Oh man... That is heart-breaking buddy! I'm sorry to hear this


----------



## RoRy13 (25/2/16)

Stosta said:


> Oh man... That is heart-breaking buddy! I'm sorry to hear this



I know, Its so frustrating.


----------



## CloudmanJHB (25/2/16)

Erg...

Sh** bud , thats awful! I can relate my OCD can be my worst enemy


----------



## NewOobY (25/2/16)

eish buddy, that is one helluva sad story - I would not be happy with myself if I broke my Griff. So what you gonna buy to replace it - let me be the fuel to that CUD bug on your shoulder .


----------



## Nightwalker (25/2/16)

I stripped my thread on my Griffin and broke a glass tank.

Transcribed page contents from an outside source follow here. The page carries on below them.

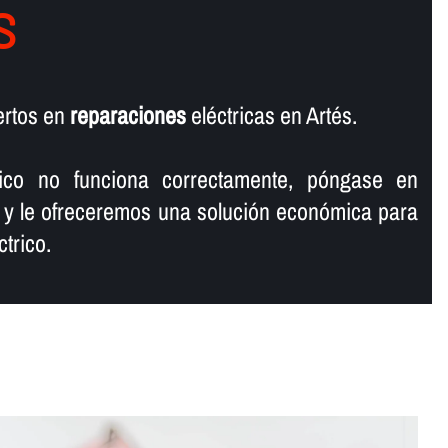
S
ertos en
reparaciones
eléctricas en Artés.
rico no funciona correctamente, póngase en
 y le ofreceremos una solución económica para
trico.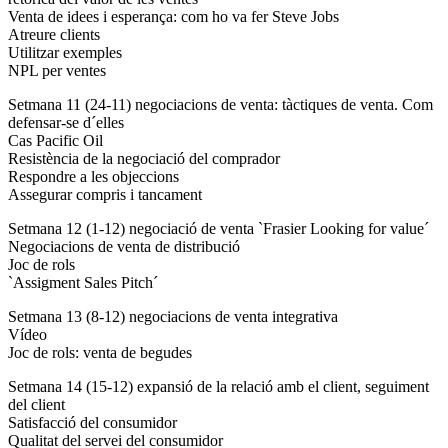
Venta de idees i esperança: com ho va fer Steve Jobs
Atreure clients
Utilitzar exemples
NPL per ventes
Setmana 11 (24-11) negociacions de venta: tàctiques de venta. Com
defensar-se d´elles
Cas Pacific Oil
Resistència de la negociació del comprador
Respondre a les objeccions
Assegurar compris i tancament
Setmana 12 (1-12) negociació de venta `Frasier Looking for value´
Negociacions de venta de distribució
Joc de rols
`Assigment Sales Pitch´
Setmana 13 (8-12) negociacions de venta integrativa
Vídeo
Joc de rols: venta de begudes
Setmana 14 (15-12) expansió de la relació amb el client, seguiment
del client
Satisfacció del consumidor
Qualitat del servei del consumidor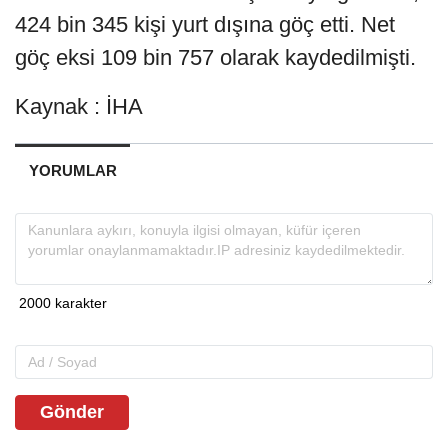
424 bin 345 kişi yurt dışına göç etti. Net
göç eksi 109 bin 757 olarak kaydedilmişti.
Kaynak : İHA
YORUMLAR
Gönder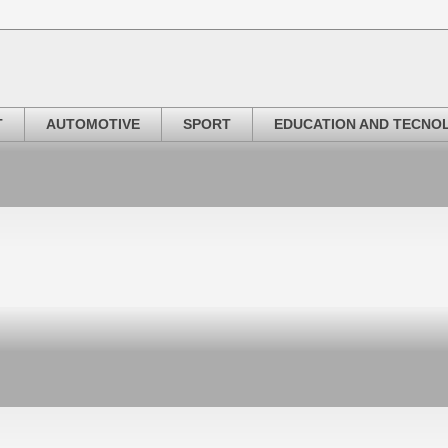
T
AUTOMOTIVE
SPORT
EDUCATION AND TECNO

But got her going again till payday


----------



## RoRy13 (25/2/16)

Anyone willing to sell me their griffin (PM me jhb area) or have any idea how I fix mine, would be much appreciated. I will post pics later this evening.

I'm now having to deal with the annoying fill screw of the goblin mini.


NewOobY said:


> eish buddy, that is one helluva sad story - I would not be happy with myself if I broke my Griff. So what you gonna buy to replace it - let me be the fuel to that CUD bug on your shoulder .

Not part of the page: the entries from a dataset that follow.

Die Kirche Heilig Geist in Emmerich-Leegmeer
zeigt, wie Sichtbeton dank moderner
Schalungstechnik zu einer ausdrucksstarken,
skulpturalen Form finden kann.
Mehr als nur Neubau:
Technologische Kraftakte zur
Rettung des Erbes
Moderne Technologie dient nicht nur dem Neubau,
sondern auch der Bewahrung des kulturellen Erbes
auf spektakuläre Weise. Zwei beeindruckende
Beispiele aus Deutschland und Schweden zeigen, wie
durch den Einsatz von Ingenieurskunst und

I want another griffin, anyone willing to sell me their griffin  (PM me jhb area ) or have any idea how I fix mine, would be much appreciated. I will post pics later this evening.


I'm now having to deal with the annoying fill screw of the goblin mini.


----------



## Rowan Francis (25/2/16)

No comment


----------



## RoRy13 (25/2/16)

Rowan Francis said:


> No comment
> View attachment 46613



FFS!!!, why are they so damn weak!


----------



## WernerK (25/2/16)

RoRy13 said:


> Well yesterday the griffin and mod fell off the table, mod is fine and so was the griffin except for a gap forming on one side, between the juice control ring and base.
> 
> It was still vaping as normal, but my OCD got the best of me, so last night I decide to fix it, so I remove the deck, put it on the ground and gently tap it with a pair of pliers, the gaps gone, great.
> 
> ...


hat sucks man! how did you remove the Deck from the airflow base though? i tried to get mine out for cleaning but i just cant get it right


----------



## Ernest (25/2/16)

Rowan Francis said:


> No comment
> View attachment 46613


eina!


----------



## Clouder (25/2/16)

Dannnnggggg that's terrible @RoRy13


----------



## RoRy13 (25/2/16)

WernerK said:


> hat sucks man! how did you remove the Deck from the airflow base though? i tried to get mine out for cleaning but i just cant get it right



I don't think you can, the gap was between the airflow base and deck.


----------



## WernerK (25/2/16)

RoRy13 said:


> I don't think you can, the gap was between the airflow base and deck.


ah ok i see, thanks


----------



## ChrisFJS (25/2/16)

Rowan Francis said:


> No comment
> View attachment 46613



How the f@#$ did that happen?


----------



## Kuhlkatz (25/2/16)

Rowan Francis said:


> No comment





ChrisFJS said:


> How the f@#$ did that happen?



Violence may solve some problems, but not all of them I'm afraid.


----------



## Rowan Francis (25/2/16)

how did that happen --- easy , grub screws . the two on the one side refused to come out and rounded themselves into uselessness .

i drilled them out , got rid of the bits in the threads all nice and clean , ready for new screws .

but the holes had kinked a fraction in the process so i pushed a drill bit back end first into the hole to re round them and hey presto when i pulled the bit out i must have not got the angle wrong , it snapped ..


----------



## Eequinox (25/2/16)

its like my Crius just cant get the base to unscrew off the bit that holds the glass for the love of all thats good and holy


----------



## RoRy13 (29/2/16)

Just an update, I've managed to rescue my griffin 

With a 2mm drill bit and sandpaper, happy days, she's running perfectly now.

Reactions: Like 1 | Winner 3


----------



## StealthCubz (3/3/16)

Well done man :>

Reactions: Like 1


----------